Sixteenth Sunday after Pentecost | Luke 14:25-33
“None of you can be my disciple if you do not give up all your possessions,” said Jesus. That doesn’t sound promising for any of us who have anything, or who aspire to have anything.
It’s a problem of attachment. At least that’s what the Buddha and Jesus tell us. It’s only by letting go of our hold on things that things release their hold on us. It’s only by letting go of others that we find our true self, find the part of us that is part of all that is.
There is nothing new here. We know that holding onto things is at best a distraction, an attempt at self protection, like Linus holding onto his blanket. At worst, it’s us blinding ourselves, putting out our own eyes to keep from seeing the truth that all things pass, including us.
It is that last point that drives our obsession with things. Holding onto our belongings makes us think we are going nowhere, like a drowning man holding onto a rock in a river because he believes the current will drown him before it carries him to shore. In a river, that may be true. In life, there is no shore. The current is everything.

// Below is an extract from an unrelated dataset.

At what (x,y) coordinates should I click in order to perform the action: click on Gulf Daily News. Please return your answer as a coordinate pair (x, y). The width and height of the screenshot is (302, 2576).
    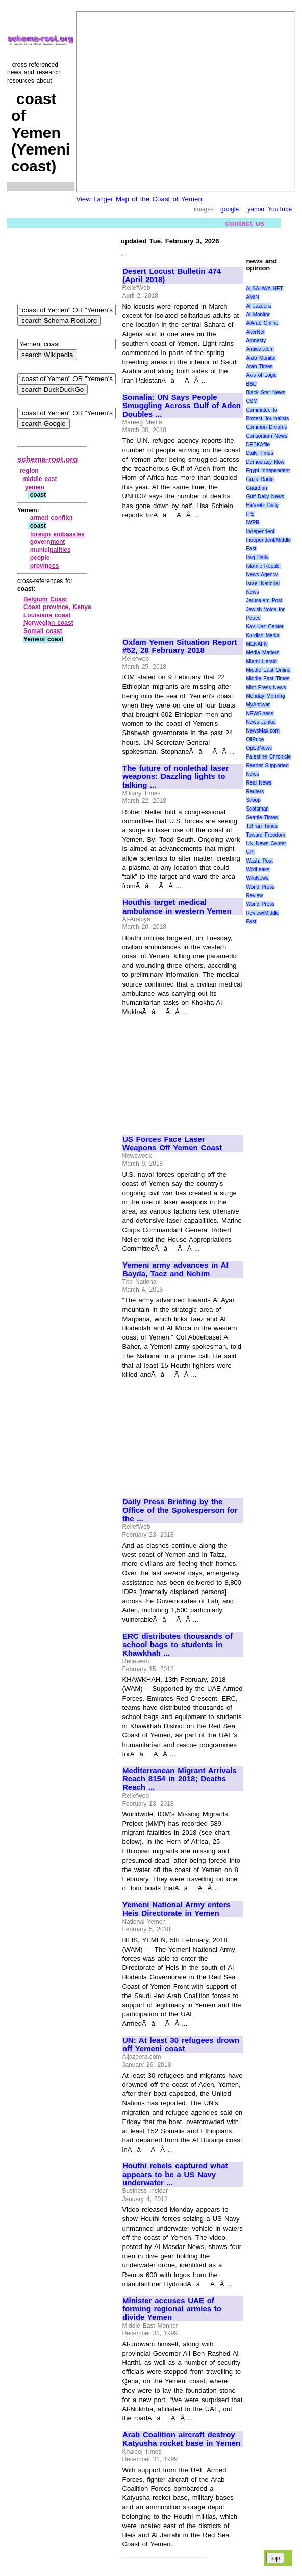
    Looking at the image, I should click on (265, 496). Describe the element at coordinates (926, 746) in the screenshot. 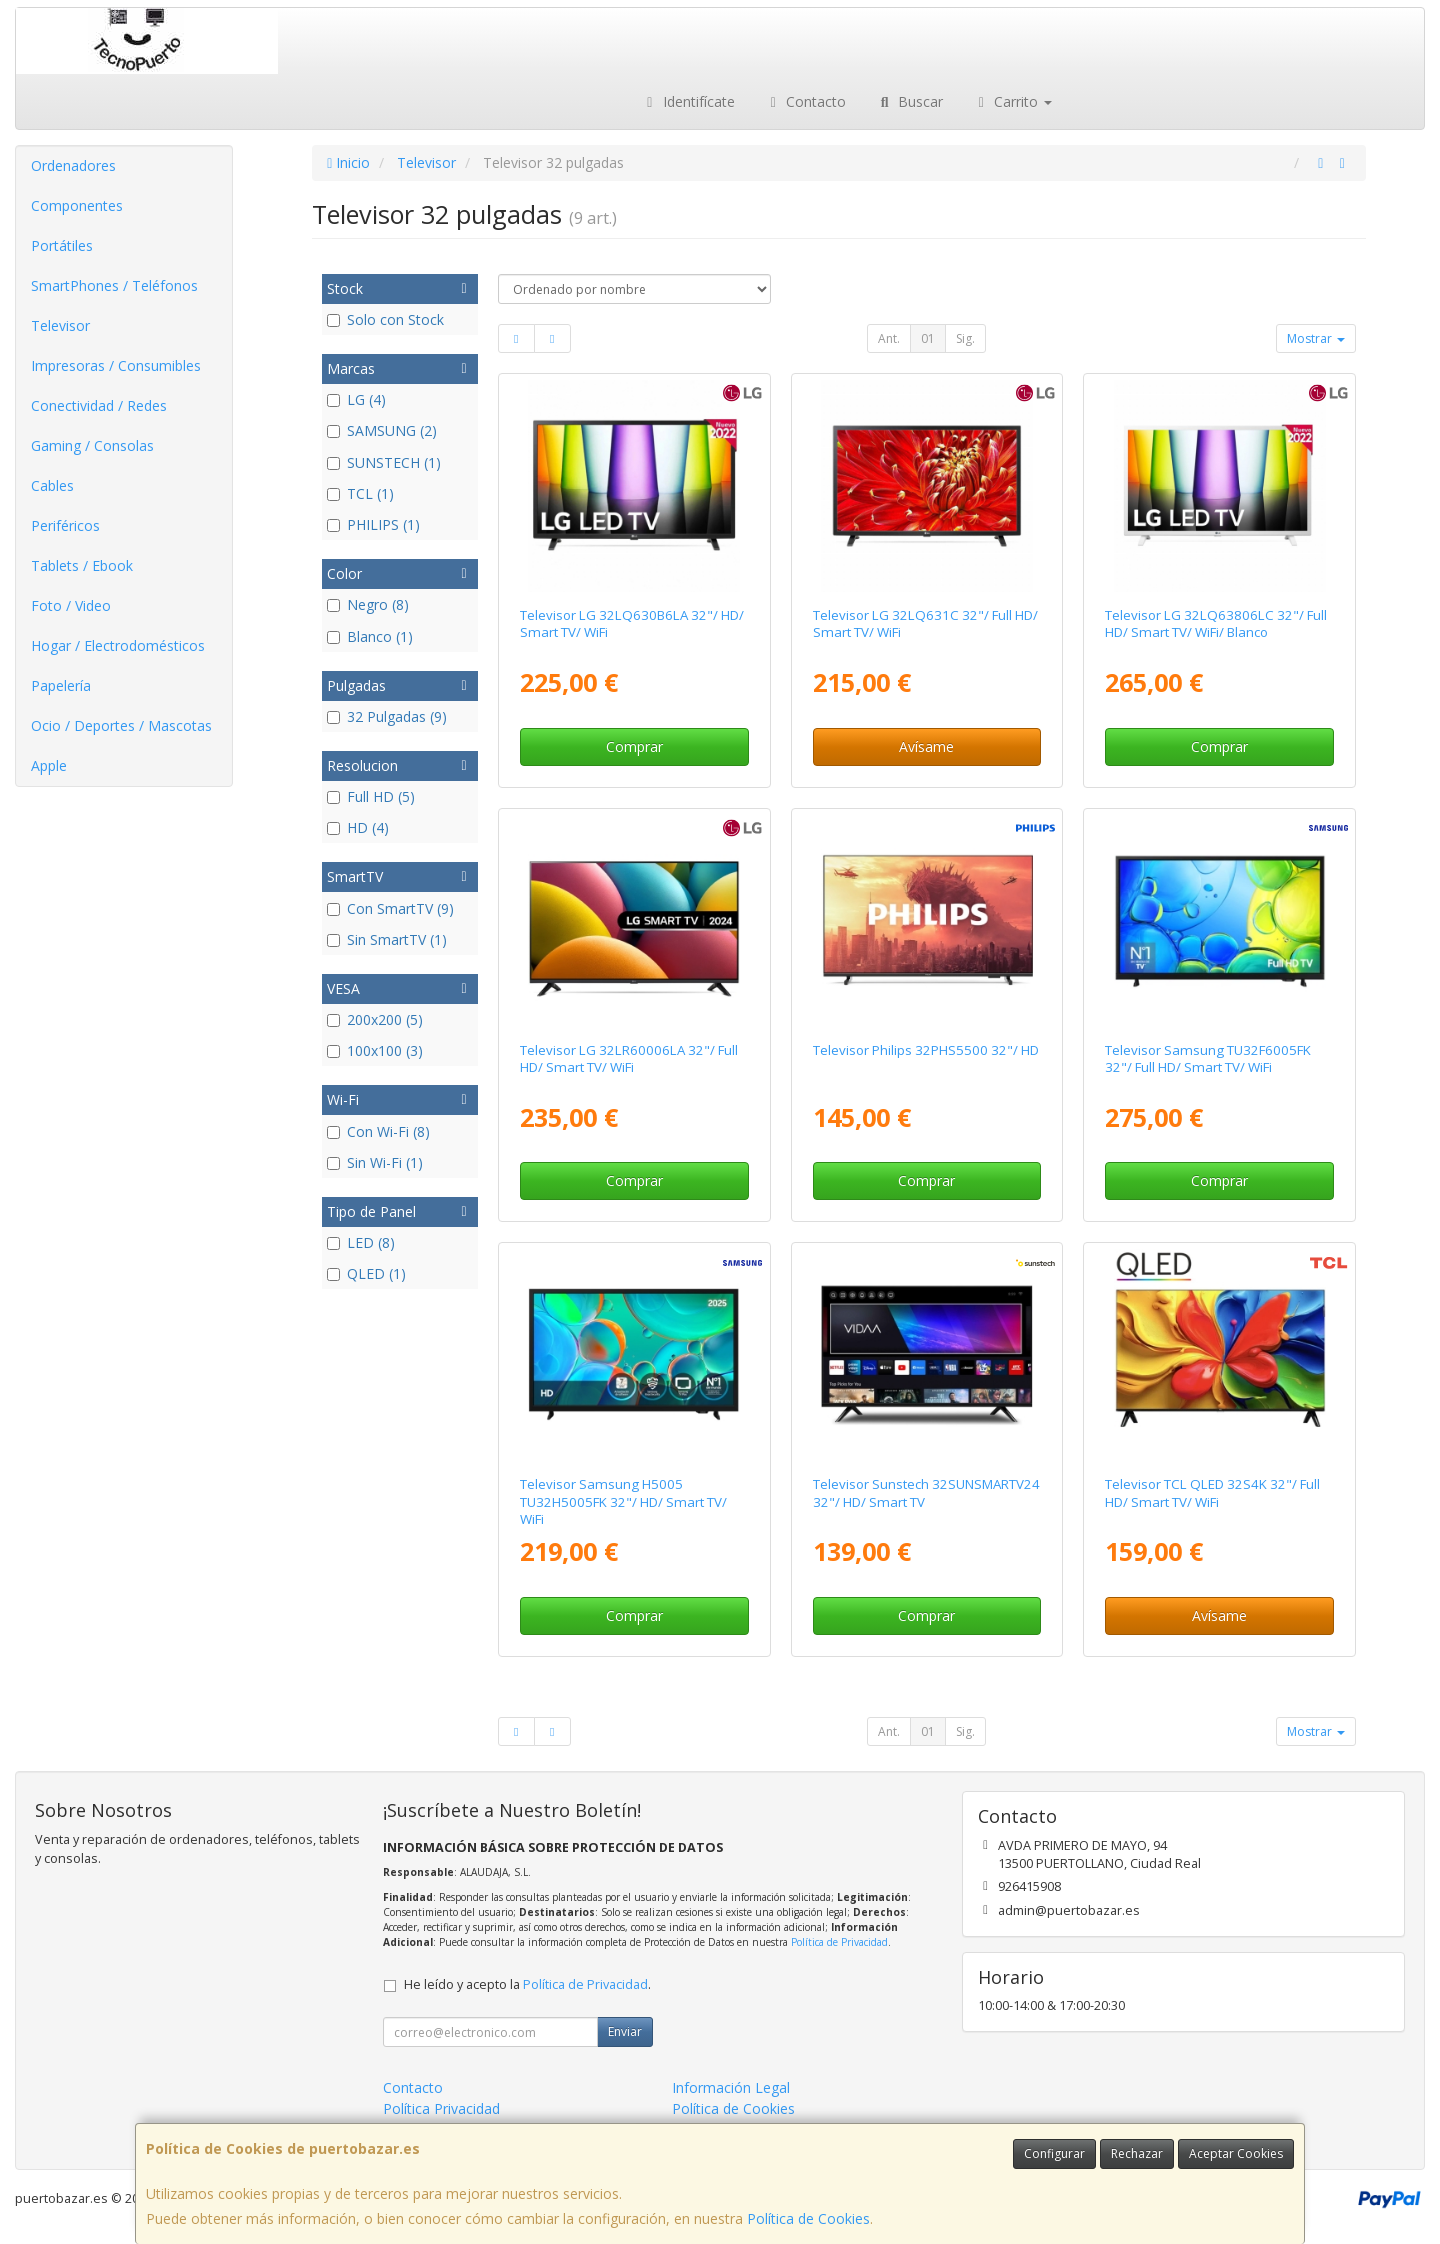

We hold onto stuff. Houses. Cars. Clothes. Money. We hold onto people as though they were things, things we own rather than people we know.
This week a hurricane is tracking toward the Carolinas where I live. It is not a big hurricane, and it is not the first one we have seen here. Storms seem to love the way the Carolinas jut out into the Atlantic.
Some years ago, another storm came through eastern Carolina. It was not powerful, but it brought rain, too much rain, so much that after the storm passed we watched the flood waters rise and flow all around us. There was no stopping it. In a few hours our homes were gone. All manner of things that we had thought important were either washed away or covered with flood water. When the flood receded, the things we had tried to hold onto were left covered in reeking silt.
It was a lesson in attachment.
This week I watched my daughter walk into a new school for her first day of class in a new grade. I watched her until she was inside the building, surrounded by dozens of other students. Though I could not keep from watching her the whole way, she did not look back, and I was proud of her confidence and her strength. I love her as much as I am able to love anything or anyone, but she is not mine, not a possession. No matter how much I love her or she loves me, she remains herself, and I remain myself.
Herself. Myself. Even those words are misleading, making me think that I own me. It isn’t true. I can make some choices for myself, choose how I respond to the world around me and to the thoughts and feelings within me, but I do not own myself. I did not make me, and I am part of everything that streams around me.
Anything we can hold onto can be lost. The good news is that nothing that matters can be held.
If we touch the face of someone we love, it is not the face we love but the soul within. Our faces change with time, become scarred with our injuries, wrinkled by our years, brightened by our joy. We touch either other’s faces as though to keep them from changing, but we cannot. We hold hands, hold each other’s faces, but only God can hold the soul within.